Records from a data source>
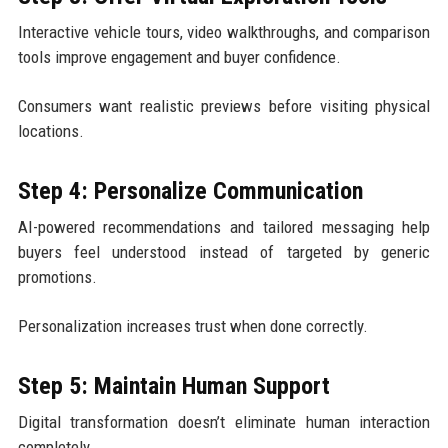
Interactive vehicle tours, video walkthroughs, and comparison
tools improve engagement and buyer confidence.
Consumers want realistic previews before visiting physical
locations.
Step 4: Personalize Communication
AI-powered recommendations and tailored messaging help
buyers feel understood instead of targeted by generic
promotions.
Personalization increases trust when done correctly.
Step 5: Maintain Human Support
Digital transformation doesn’t eliminate human interaction
completely.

What this task involves>
Return only the number of lines in the data above that hold the word "Step".

Exercise response>
2